Le lieu sera agréable à vivre, à l'abri des regards, sous l'ombrage de jeunes frênes, face à la jolie colline de Saint-Chamand, avec en fond le bruit du Cassoubiès, notre petit ruisseau et, jusqu'à fin juin, le chant des grenouilles qui fraient dans un petit étang. Capacité d'accueil : de deux à quatre personnes. Nous nous orientons vers une ossature bois, remplissage paille, enduit sable-chaux, toiture légère, toilettes sèches. Les travaux ont commencé : un chantier viril, entrepris seul et à mains nues, mais efficace !

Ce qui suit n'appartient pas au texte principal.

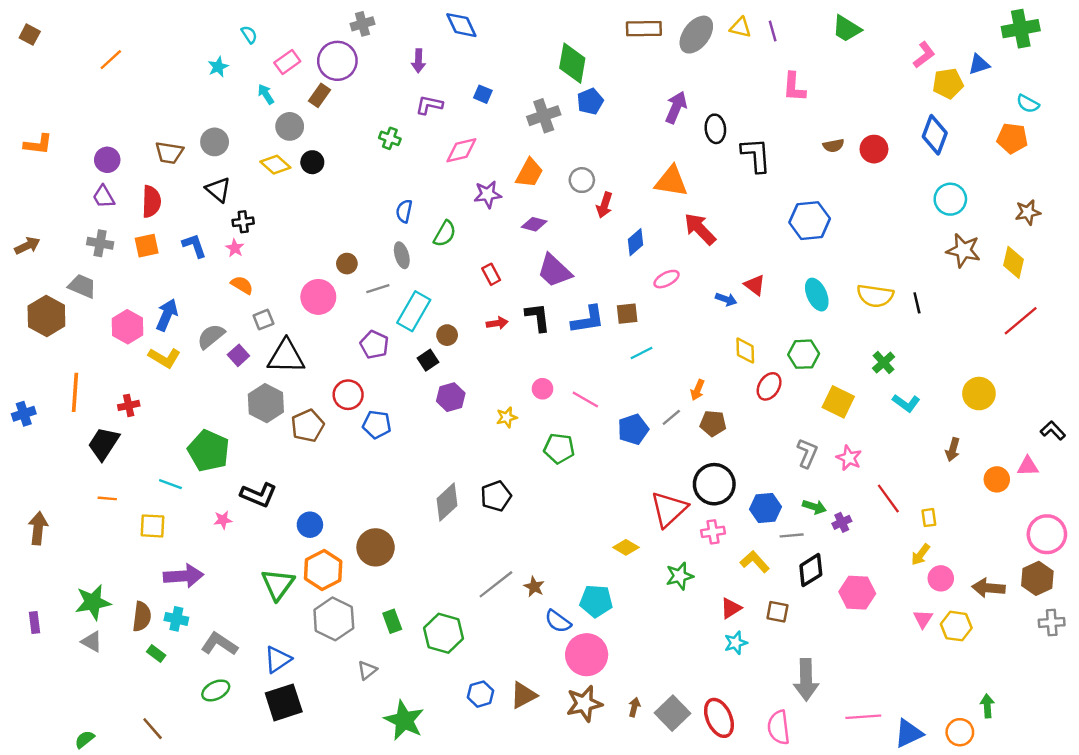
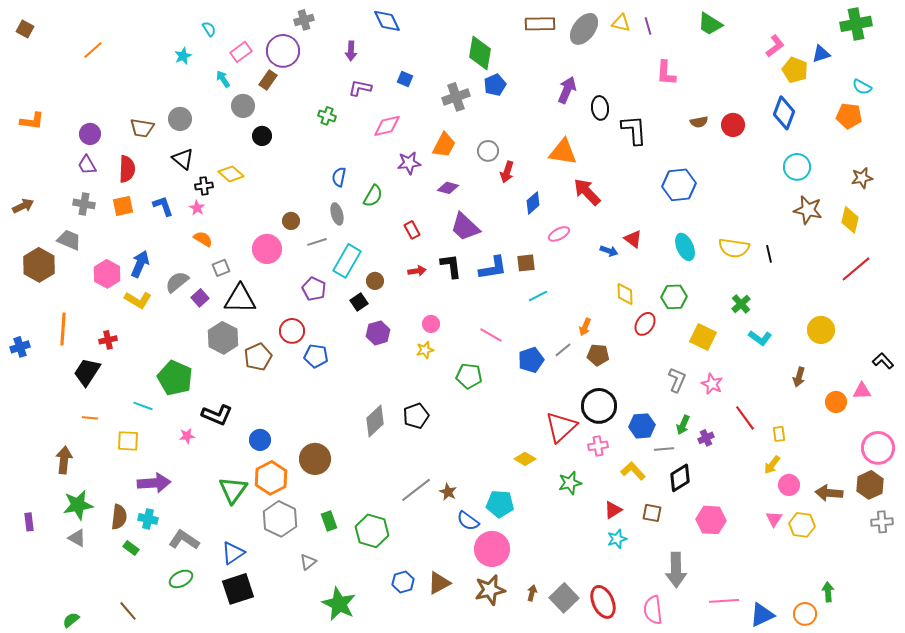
yellow pentagon: (948, 83) -> (795, 70), turned 30
yellow diamond: (275, 165) -> (231, 174), moved
pink circle: (542, 389) -> (431, 324), moved
green arrow: (814, 507) -> (683, 425), turned 96
brown arrow: (38, 528) -> (64, 460), moved
pink hexagon: (857, 593) -> (711, 520), moved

Le choix d'une écologie économique l'a emporté: les murs du gîte seront en paille, mais une paille garantie, soyez rassurés, contre le souffle même violent du loup échappé du fameux conte médiéval rendu célèbre par Walt Disney. C'est une paille bio, achetée à un éleveur de vaches de la région qui cultive un peu de céréales, transportée à dos de camion et descendue jusqu'à la terrasse de la construction. Je la glisse entre les montants, sur une épaisseur de 17 cm, et je la confine en passant un fil de fer aller-retour entre les deux surfaces grillagées que j'ai préalablement agrafées le long des montants. Avec du simple grillage à poules, triple torsion, auquel le revêtement s'accroche bien: un mélange de sable, de chaux hydraulique et d'eau. Nous aurions pu choisir l'option terre-paille mais j'ai renoncé. D'une part notre terre n'est pas argileuse, d'autre part je préfère un enduit perspirant qui ne laisse pas passer l'eau. Car il suffit d'une goutte d'eau sur la paille pour marquer le début de sa décomposition. Les quelques bottes qui ont subi une petite pluie iront ainsi couvrir les rangs de fraisiers pour l'hiver.

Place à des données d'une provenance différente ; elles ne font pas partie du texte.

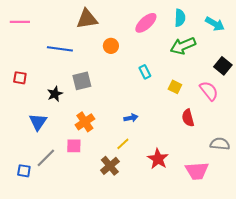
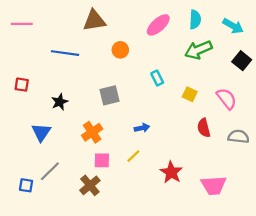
black square: (223, 66) -> (242, 61), moved
gray square: (82, 81) -> (109, 95), moved
gray semicircle: (220, 144) -> (238, 137), moved
pink square: (74, 146) -> (102, 160), moved
brown cross: (110, 166) -> (90, 185), moved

La face ouest commence à prendre forme. C'est en effet plus joli que le seul assemblage de planches.
Petit à petit, le (gros) oiseau fait son nid. D'ailleurs, en parlant d'oiseau, de temps à autre j'entends un pic-vert frapper le tronc d'un frêne tandis que le rouge-gorge qui pépie m'épie et que les mésanges font leur retour près de la maison en quête de graines domestiques...

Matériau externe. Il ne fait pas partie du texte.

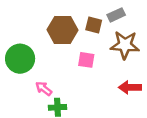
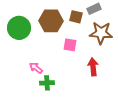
green circle: (20, 59) -> (19, 28), moved
red arrow: (130, 87) -> (93, 67), moved, turned 84

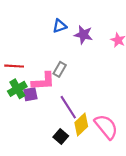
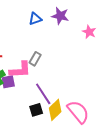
purple star: (83, 35) -> (60, 16), moved
black square: (61, 136) -> (36, 110), moved, turned 32

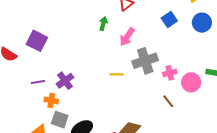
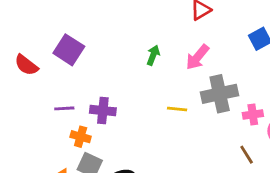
green arrow: (103, 24) -> (153, 55), moved
purple cross: (65, 81) -> (103, 111), turned 36

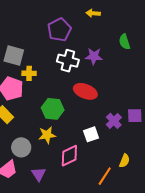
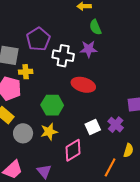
purple pentagon: (59, 30) -> (38, 39), moved
green semicircle: (125, 42) -> (95, 27), moved
purple cross: (114, 121) -> (116, 125), moved
gray circle: (21, 147) -> (23, 133), moved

Le parquet de pin massif est posé, on travaille désormais sur les ouvertures. Il n'y aura pas de double vitrage comme le voudrait l'écologie pratique mais plutôt des fenêtres en fer, issues d'ateliers industriels, récupérées, recoupées, toilettées et repeintes. L'idée est d'allier le recyclage des matériaux au projet. Et puis, entre nous, deux vantaux pleins en double vitrage, tels qu'on en voit à toutes les fenêtres d'aujourd'hui, c'est un peu monotone à la fin, non ?
Les travaux reprennent enfin, après un été encore chronophage passé sur nos terrasses. Là, nous posons de la paille entre les solives que saupoudrons ensuite de chaux aérienne pour dissuader les acariens et autres petits rongeurs de s'aventurer par là.
La toiture est posée, à base de plaques de fibro-ciment garanties sans amiante évidemment. C'est le meilleur compromis coût-énergies grises qu'on ait trouvé. Elle sera embellie par la pose de bois en bordure et, à terme, d'une légère couche de terre végétale en partie supérieure.
Le 25 mars
Les réseaux sont enfouis, l'électricité est arrivée, les trois tonnes bois ont été descendues sur la terrasse concernée, des plots de béton et de pierre ont été édifiés. On peut commencer le jeu de Lego de l'ossature bois.
Le terrain nu, tout juste défriché, est un des traversiers (faïsses ou bancels) de l'exploitation. En lisière, nous avons laissé de jeunes frênes pour garantir tranquillité et fraîcheur en été.